_MATERIALS PROVIDED_.

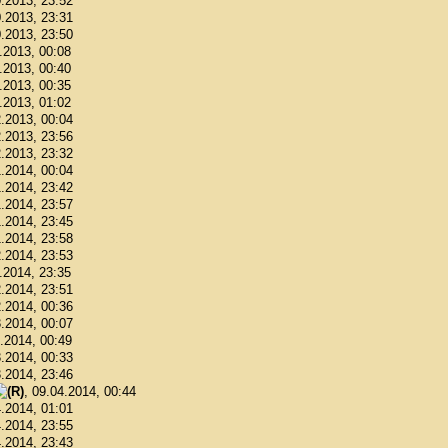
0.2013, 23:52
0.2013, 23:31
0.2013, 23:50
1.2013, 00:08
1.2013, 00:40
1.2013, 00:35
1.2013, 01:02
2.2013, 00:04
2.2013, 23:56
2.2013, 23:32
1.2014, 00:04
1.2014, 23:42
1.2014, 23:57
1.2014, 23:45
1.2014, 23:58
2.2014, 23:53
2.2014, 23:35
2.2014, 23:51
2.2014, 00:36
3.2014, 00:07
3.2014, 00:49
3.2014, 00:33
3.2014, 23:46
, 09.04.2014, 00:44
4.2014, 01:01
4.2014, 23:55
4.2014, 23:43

_EXERCISE DESCRIPTION_.
What you produce must match the listing word for word, with no images in it.

_RESULT FOR THIS TASK_.
0.2013, 23:52
0.2013, 23:31
0.2013, 23:50
1.2013, 00:08
1.2013, 00:40
1.2013, 00:35
1.2013, 01:02
2.2013, 00:04
2.2013, 23:56
2.2013, 23:32
1.2014, 00:04
1.2014, 23:42
1.2014, 23:57
1.2014, 23:45
1.2014, 23:58
2.2014, 23:53
2.2014, 23:35
2.2014, 23:51
2.2014, 00:36
3.2014, 00:07
3.2014, 00:49
3.2014, 00:33
3.2014, 23:46
, 09.04.2014, 00:44
4.2014, 01:01
4.2014, 23:55
4.2014, 23:43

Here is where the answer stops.